_EXERCISE GOAL_
Copy the data that follows, character for character, minus the pictures.

[Records from a data source]

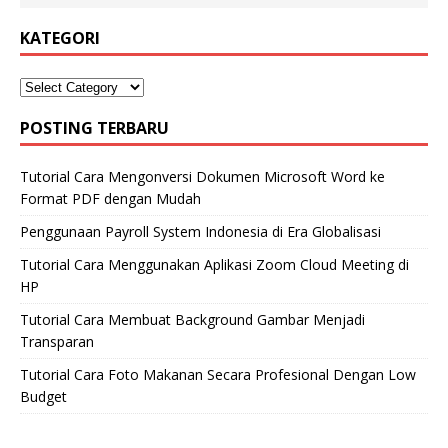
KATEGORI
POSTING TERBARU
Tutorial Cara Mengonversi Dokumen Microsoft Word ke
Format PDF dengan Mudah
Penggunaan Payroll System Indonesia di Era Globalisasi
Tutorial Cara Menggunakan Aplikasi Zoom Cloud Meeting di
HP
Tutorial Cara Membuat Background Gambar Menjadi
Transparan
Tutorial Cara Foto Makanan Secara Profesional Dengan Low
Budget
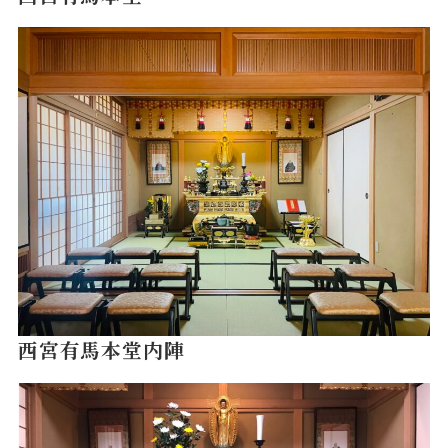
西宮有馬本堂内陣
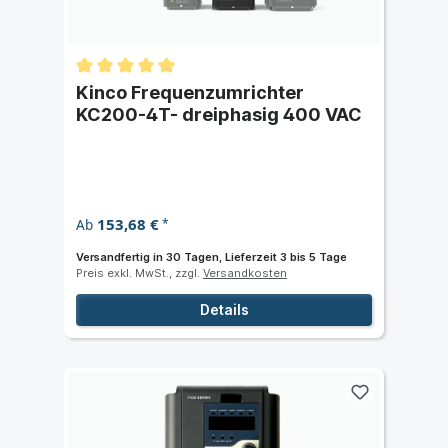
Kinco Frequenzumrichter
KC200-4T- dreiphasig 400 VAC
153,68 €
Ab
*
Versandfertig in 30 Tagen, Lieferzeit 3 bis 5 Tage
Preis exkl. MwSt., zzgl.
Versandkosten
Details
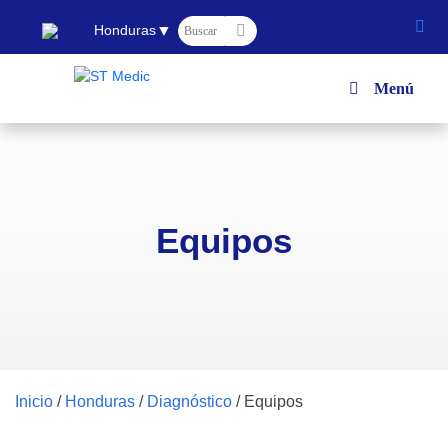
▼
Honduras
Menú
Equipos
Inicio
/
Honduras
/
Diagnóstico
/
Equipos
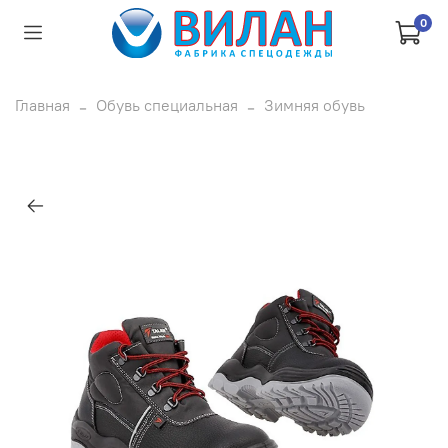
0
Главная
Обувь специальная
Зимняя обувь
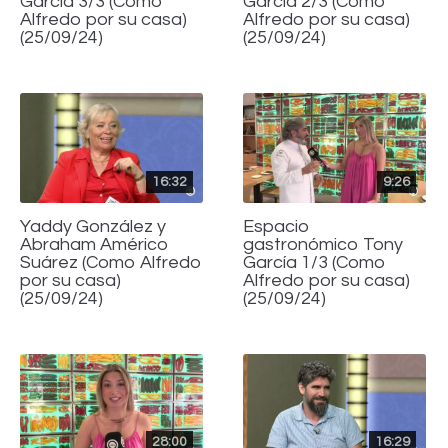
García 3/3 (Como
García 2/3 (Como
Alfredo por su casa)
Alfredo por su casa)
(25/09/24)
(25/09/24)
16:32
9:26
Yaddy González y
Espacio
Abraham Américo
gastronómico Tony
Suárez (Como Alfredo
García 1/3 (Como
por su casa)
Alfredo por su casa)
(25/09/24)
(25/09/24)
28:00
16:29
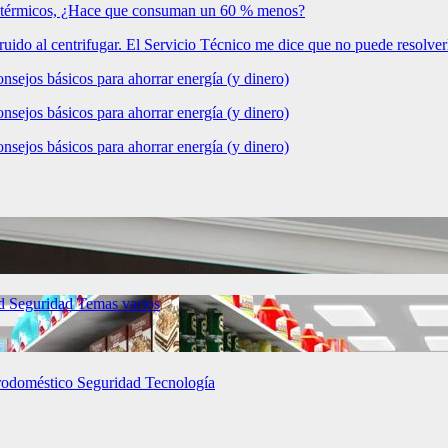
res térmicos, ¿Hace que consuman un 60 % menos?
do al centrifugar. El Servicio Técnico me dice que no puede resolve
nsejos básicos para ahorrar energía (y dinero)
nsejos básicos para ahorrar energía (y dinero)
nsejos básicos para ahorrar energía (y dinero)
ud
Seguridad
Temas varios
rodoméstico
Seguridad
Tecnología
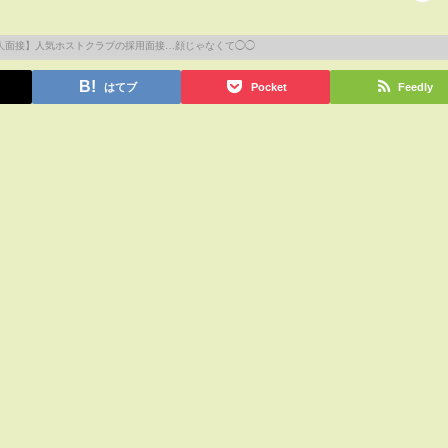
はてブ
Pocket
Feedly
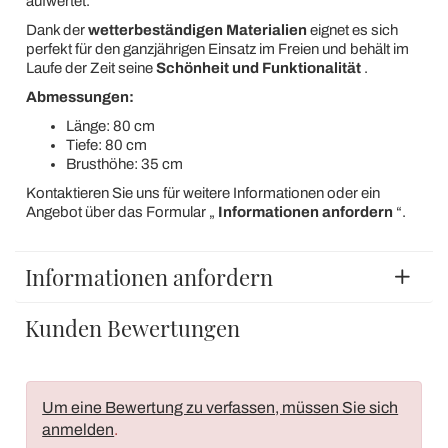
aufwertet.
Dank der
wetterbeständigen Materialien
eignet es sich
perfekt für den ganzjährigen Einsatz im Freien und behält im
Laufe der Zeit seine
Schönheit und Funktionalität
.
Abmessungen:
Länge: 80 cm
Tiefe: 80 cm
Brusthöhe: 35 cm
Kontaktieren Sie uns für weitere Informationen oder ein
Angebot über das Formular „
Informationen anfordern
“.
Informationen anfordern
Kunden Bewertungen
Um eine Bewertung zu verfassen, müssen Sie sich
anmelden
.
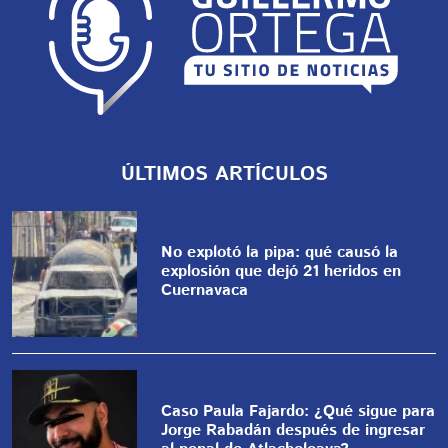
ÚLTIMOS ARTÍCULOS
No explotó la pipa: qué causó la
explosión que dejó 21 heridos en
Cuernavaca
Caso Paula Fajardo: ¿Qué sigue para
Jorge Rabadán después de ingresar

_RESULT OF THIS TASK_
KATEGORI
POSTING TERBARU
Tutorial Cara Mengonversi Dokumen Microsoft Word ke
Format PDF dengan Mudah
Penggunaan Payroll System Indonesia di Era Globalisasi
Tutorial Cara Menggunakan Aplikasi Zoom Cloud Meeting di
HP
Tutorial Cara Membuat Background Gambar Menjadi
Transparan
Tutorial Cara Foto Makanan Secara Profesional Dengan Low
Budget
西宮有馬本堂内陣
Kinco Frequenzumrichter
KC200-4T- dreiphasig 400 VAC
153,68 €
Ab
*
Versandfertig in 30 Tagen, Lieferzeit 3 bis 5 Tage
Preis exkl. MwSt., zzgl.
Versandkosten
Details
▼
Honduras
Menú
Equipos
Inicio
/
Honduras
/
Diagnóstico
/
Equipos
0
Главная
Обувь специальная
Зимняя обувь
García 3/3 (Como
García 2/3 (Como
Alfredo por su casa)
Alfredo por su casa)
(25/09/24)
(25/09/24)
16:32
9:26
Yaddy González y
Espacio
Abraham Américo
gastronómico Tony
Suárez (Como Alfredo
García 1/3 (Como
por su casa)
Alfredo por su casa)
(25/09/24)
(25/09/24)
28:00
16:29
res térmicos, ¿Hace que consuman un 60 % menos?
do al centrifugar. El Servicio Técnico me dice que no puede resolve
nsejos básicos para ahorrar energía (y dinero)
nsejos básicos para ahorrar energía (y dinero)
nsejos básicos para ahorrar energía (y dinero)
ud
Seguridad
Temas varios
rodoméstico
Seguridad
Tecnología
はてブ
Pocket
Feedly
aufwertet.
Dank der
wetterbeständigen Materialien
eignet es sich
perfekt für den ganzjährigen Einsatz im Freien und behält im
Laufe der Zeit seine
Schönheit und Funktionalität
.
Abmessungen:
Länge: 80 cm
Tiefe: 80 cm
Brusthöhe: 35 cm
Kontaktieren Sie uns für weitere Informationen oder ein
Angebot über das Formular „
Informationen anfordern
“.
Informationen anfordern
Kunden Bewertungen
Um eine Bewertung zu verfassen, müssen Sie sich
anmelden
.
ÚLTIMOS ARTÍCULOS
No explotó la pipa: qué causó la
explosión que dejó 21 heridos en
Cuernavaca
Caso Paula Fajardo: ¿Qué sigue para
Jorge Rabadán después de ingresar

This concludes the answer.